On this page, you will:

  • Understand the cost savings of self-hosting Lightdash (~$50/month vs $2400/month Cloud)
  • Deploy Lightdash to AWS ECS Fargate using Terraform
  • Configure RDS PostgreSQL for Lightdash metadata storage
  • Set up an Application Load Balancer with HTTPS
  • Connect self-hosted Lightdash to GitHub and Snowflake
  • Manage updates, backups, and monitoring

Overview

Self-hosted Lightdash runs on your own infrastructure (AWS, GCP, Azure, or on-premises). It provides the same features as Lightdash Cloud but requires you to manage deployment, updates, and backups.
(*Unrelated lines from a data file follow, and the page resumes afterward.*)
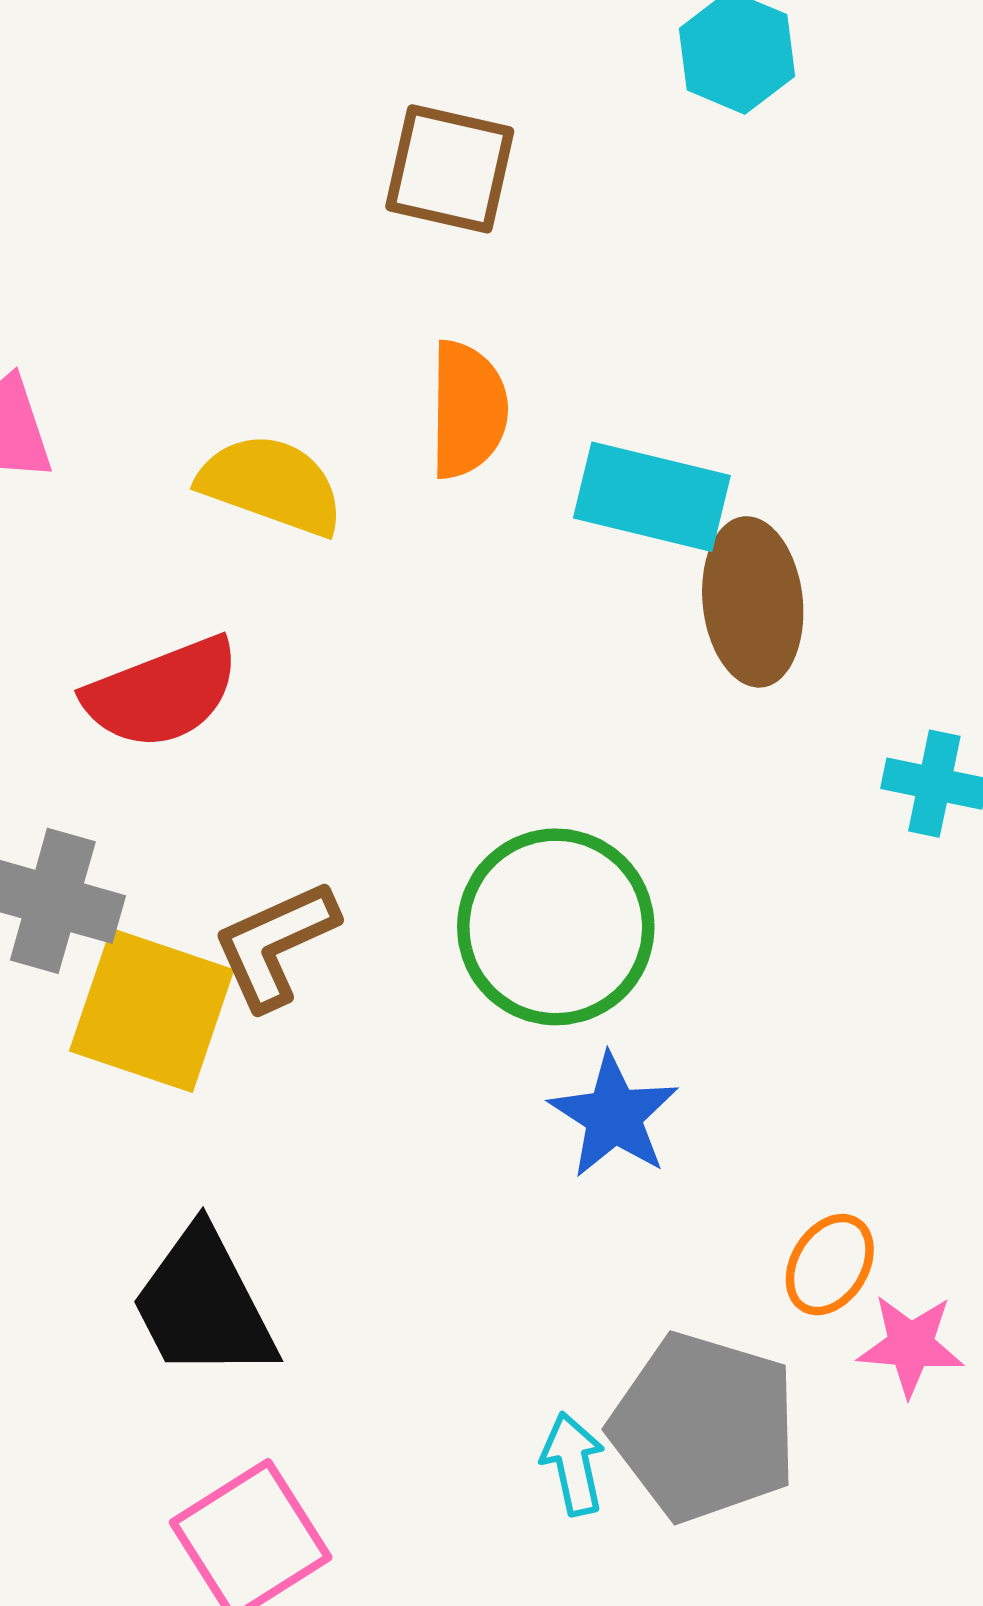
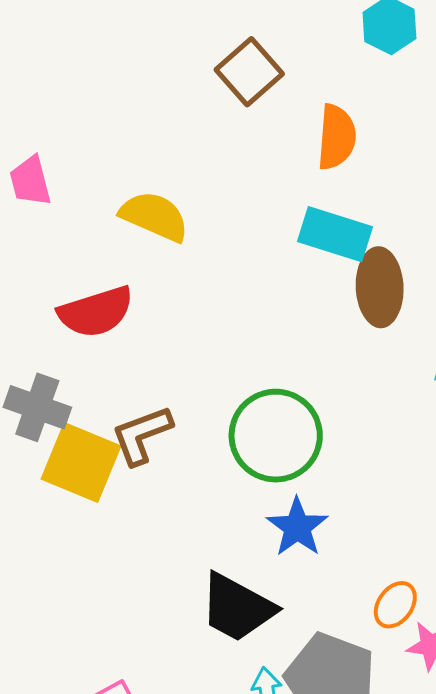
brown square: (450, 169) -> (249, 72), turned 32
orange semicircle: (468, 410) -> (337, 137), moved
black trapezoid: (203, 1304) -> (237, 608), moved, turned -38

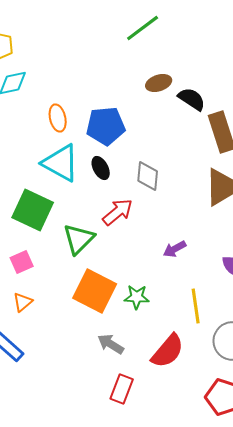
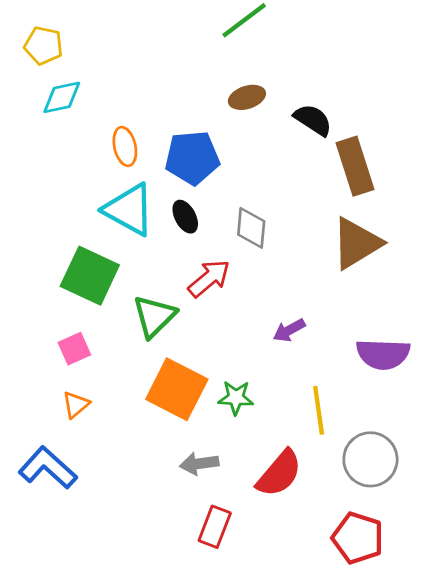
brown ellipse: (159, 83) -> (247, 97), moved
gray arrow: (111, 344) -> (199, 464), turned -40

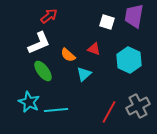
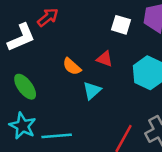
white L-shape: (39, 43) -> (21, 37), moved
green ellipse: (43, 71) -> (25, 87), moved

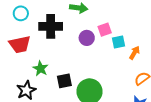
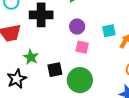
pink square: (105, 30) -> (82, 47), moved, turned 32

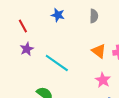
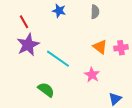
purple star: (27, 49) -> (28, 45), size x1.6
pink star: (103, 80) -> (92, 75), moved

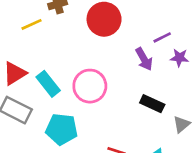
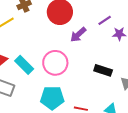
purple arrow: (144, 59) -> (78, 35), moved, turned 84
cyan pentagon: (62, 129) -> (52, 98), moved

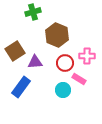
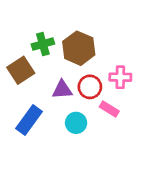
green cross: (33, 12) -> (43, 44), moved
purple triangle: (35, 62) -> (62, 90), moved
cyan circle: (63, 90) -> (76, 123), moved

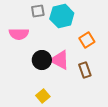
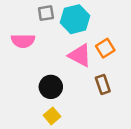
black circle: (42, 60) -> (51, 87), moved
pink triangle: (60, 60) -> (80, 55), moved

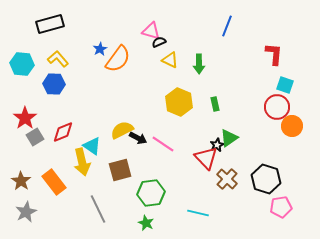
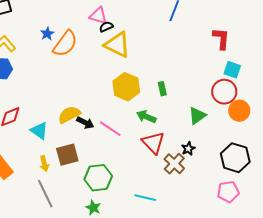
yellow triangle: (170, 60) -> (117, 45), size x1.6
green arrow: (199, 64) -> (146, 117), moved, turned 114
green triangle: (229, 138) -> (197, 116), moved
black star: (217, 145) -> (188, 149), moved
yellow arrow: (82, 162) -> (44, 164), moved, size x0.6
black hexagon: (266, 179) -> (235, 158), moved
Why self-host? - Cost savings: ~$50/month (infrastructure) vs $2400/month (Cloud) - Full control: Customise deployment, networking, and security - Data residency: Keep all metadata in your own AWS account - Infrastructure as code: Terraform-managed, version-controlled

Trade-offs: - Requires infrastructure knowledge (ECS, RDS, ALB) - You manage updates and security patches - No vendor support (community support only) - 6-10 hours/month maintenance overhead

This page covers deploying Lightdash to AWS ECS Fargate with RDS PostgreSQL. This is the recommended self-hosted setup for most teams.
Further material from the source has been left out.